Match on the string "basse" in the entries below and return every matching line.

- **Records to process**:
===============

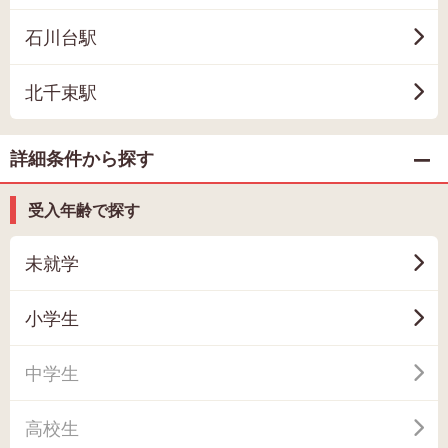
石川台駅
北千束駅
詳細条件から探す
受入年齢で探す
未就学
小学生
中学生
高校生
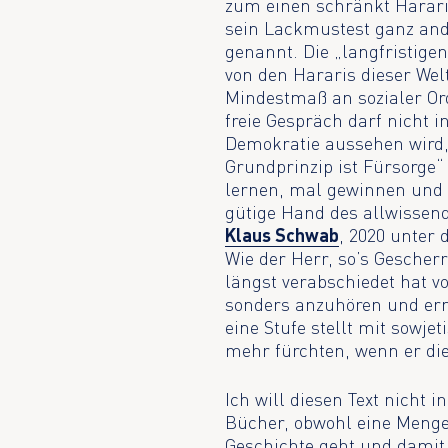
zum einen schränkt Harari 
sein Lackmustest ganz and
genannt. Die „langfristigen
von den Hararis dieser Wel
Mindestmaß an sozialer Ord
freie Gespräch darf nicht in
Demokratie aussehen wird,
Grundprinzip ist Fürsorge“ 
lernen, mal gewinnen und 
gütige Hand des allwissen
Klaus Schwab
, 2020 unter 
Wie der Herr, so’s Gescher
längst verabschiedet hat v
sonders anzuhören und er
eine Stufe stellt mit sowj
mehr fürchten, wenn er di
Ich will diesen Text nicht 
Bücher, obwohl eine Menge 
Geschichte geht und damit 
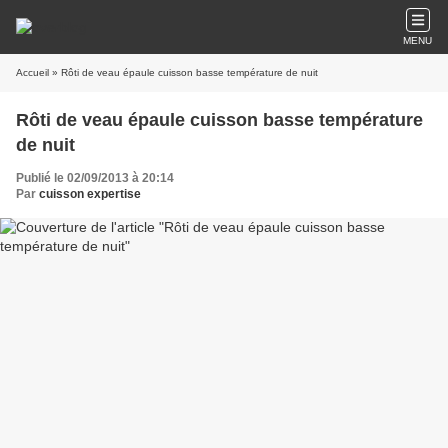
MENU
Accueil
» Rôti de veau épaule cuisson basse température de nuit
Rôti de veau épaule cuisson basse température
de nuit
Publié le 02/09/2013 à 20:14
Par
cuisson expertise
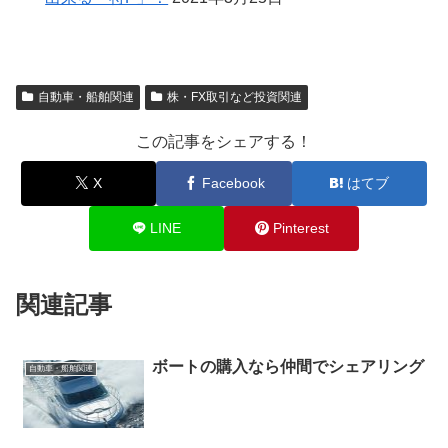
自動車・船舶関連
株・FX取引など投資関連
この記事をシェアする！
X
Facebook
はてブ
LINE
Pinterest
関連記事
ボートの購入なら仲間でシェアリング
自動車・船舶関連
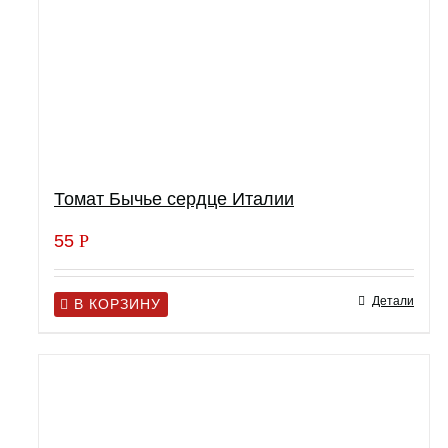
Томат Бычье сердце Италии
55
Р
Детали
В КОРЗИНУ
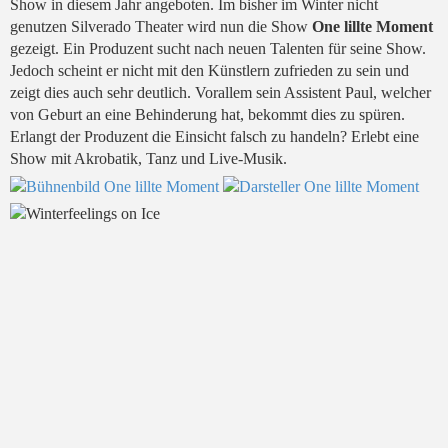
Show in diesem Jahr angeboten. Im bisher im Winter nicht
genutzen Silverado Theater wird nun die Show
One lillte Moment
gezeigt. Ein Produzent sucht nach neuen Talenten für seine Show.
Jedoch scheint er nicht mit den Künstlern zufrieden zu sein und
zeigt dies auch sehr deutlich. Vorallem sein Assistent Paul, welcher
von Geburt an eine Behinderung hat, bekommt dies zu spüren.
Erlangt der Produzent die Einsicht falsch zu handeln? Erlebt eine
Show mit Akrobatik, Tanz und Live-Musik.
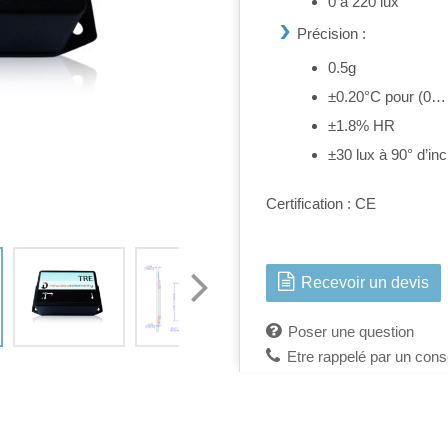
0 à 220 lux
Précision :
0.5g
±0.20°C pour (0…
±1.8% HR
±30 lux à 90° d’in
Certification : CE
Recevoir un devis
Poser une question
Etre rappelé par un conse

===============

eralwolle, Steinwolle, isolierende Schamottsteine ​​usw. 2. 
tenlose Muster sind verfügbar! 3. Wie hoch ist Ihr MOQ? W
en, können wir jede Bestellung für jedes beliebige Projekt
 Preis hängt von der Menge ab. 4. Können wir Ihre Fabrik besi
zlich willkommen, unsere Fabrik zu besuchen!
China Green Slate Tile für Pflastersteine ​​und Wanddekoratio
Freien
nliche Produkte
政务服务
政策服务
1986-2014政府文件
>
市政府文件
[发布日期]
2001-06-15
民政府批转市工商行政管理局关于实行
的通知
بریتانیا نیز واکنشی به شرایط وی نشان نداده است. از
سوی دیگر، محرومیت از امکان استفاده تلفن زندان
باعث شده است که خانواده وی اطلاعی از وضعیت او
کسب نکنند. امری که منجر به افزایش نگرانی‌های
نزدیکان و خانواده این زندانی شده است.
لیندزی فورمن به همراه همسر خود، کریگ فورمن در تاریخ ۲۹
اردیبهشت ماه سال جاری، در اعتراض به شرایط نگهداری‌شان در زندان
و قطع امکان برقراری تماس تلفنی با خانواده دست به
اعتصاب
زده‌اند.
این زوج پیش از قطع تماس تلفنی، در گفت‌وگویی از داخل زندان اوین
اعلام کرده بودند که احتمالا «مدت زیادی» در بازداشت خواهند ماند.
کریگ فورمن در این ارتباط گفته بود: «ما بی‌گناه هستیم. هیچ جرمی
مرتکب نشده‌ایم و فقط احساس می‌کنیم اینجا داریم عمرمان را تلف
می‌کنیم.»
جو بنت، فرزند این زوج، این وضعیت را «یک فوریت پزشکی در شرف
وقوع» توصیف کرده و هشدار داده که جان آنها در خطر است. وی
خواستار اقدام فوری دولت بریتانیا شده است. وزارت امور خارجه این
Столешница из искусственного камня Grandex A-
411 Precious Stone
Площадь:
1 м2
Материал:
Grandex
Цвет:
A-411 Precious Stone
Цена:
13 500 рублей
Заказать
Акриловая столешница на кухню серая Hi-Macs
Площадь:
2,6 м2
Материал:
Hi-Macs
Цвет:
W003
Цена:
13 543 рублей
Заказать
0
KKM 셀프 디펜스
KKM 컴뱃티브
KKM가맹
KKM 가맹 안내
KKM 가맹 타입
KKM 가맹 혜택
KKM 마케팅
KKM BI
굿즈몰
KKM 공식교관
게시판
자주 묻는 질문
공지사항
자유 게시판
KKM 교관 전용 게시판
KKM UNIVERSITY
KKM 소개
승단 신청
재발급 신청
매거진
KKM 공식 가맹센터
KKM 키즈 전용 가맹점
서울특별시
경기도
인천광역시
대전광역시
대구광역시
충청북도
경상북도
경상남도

===============

- **Exercise answer**:
» Rôti de veau épaule cuisson basse température de nuit
Rôti de veau épaule cuisson basse température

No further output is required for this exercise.